Para ir de frente al grano: por más que una IA actual converse con una naturalidad que asusta o resuelva problemas complejos, no deja de ser una simulación. Es matemática, estadística predictiva y código puro; no es un ser que siente, sufre o reflexiona por voluntad propia.
Darle derechos a un algoritmo solo porque parece tener conciencia es un error de perspectiva. Es como querer darle un premio de actuación a un espejo solo porque refleja muy bien nuestras emociones. Si empezamos a tratar a las líneas de código como sujetos de derecho, corremos el riesgo de devaluar los derechos humanos reales. Por lo tanto, considero que siempre debe ser tratada como una herramienta. Es una herramienta históricamente sofisticada y potente, de acuerdo, pero herramienta al fin y al cabo.
La responsabilidad siempre es de carne y hueso
Aquí entramos al terreno más peliagudo.
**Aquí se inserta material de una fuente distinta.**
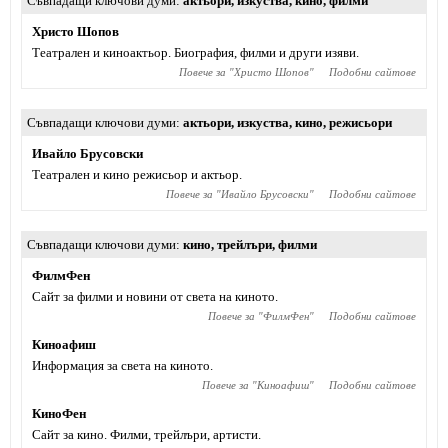
Съвпадащи ключови думи
актьори
,
изкуства
,
кино
,
филми
Христо Шопов
Театрален и киноактьор. Биография, филми и други изяви.
Повече за "
Христо Шопов
"
Подобни сайтове
Съвпадащи ключови думи
актьори
,
изкуства
,
кино
,
режисьори
Ивайло Брусовски
Театрален и кино режисьор и актьор.
Повече за "
Ивайло Брусовски
"
Подобни сайтове
Съвпадащи ключови думи
кино
,
трейлъри
,
филми
ФилмФен
Сайт за филми и новини от света на киното.
Повече за "
ФилмФен
"
Подобни сайтове
Киноафиш
Информация за света на киното.
Повече за "
Киноафиш
"
Подобни сайтове
КиноФен
Сайт за кино. Филми, трейлъри, артисти.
Si un algoritmo de diagnóstico médico se equivoca o si un sistema de créditos rechaza a alguien injustamente, la IA no puede dar la cara. No tiene patrimonio para pagar una reparación civil ni libertad que se le pueda quitar en una cárcel. La responsabilidad tiene que recaer obligatoriamente en la cadena humana detrás de la pantalla. Yo lo veo dividido en tres frentes:
Los desarrolladores y la empresa creadora: Si lanzaron al mercado un modelo con sesgos evidentes, datos basura o negligencia en sus pruebas de seguridad, la culpa es de fábrica. La institución que la implementa: Si una empresa compra un sistema de IA y le delega decisiones críticas sin mantener a un "humano en el bucle" para supervisar, la negligencia es de ellos por confiar a ciegas.
El usuario final: Si alguien usa la herramienta para un fin malicioso o para algo que los términos de uso prohibían explícitamente, asume las consecuencias de sus actos.
Al final del día, la excusa de "fue un error del algoritmo" no debería tener ningún peso legal. Si el martillo falla y causa un accidente, investigas a quien lo fabricó o a quien lo empuñó mal, pero no demandas al martillo. Hay que exigir transparencia para saber exactamente a quién tocarle la puerta cuando las cosas salen mal.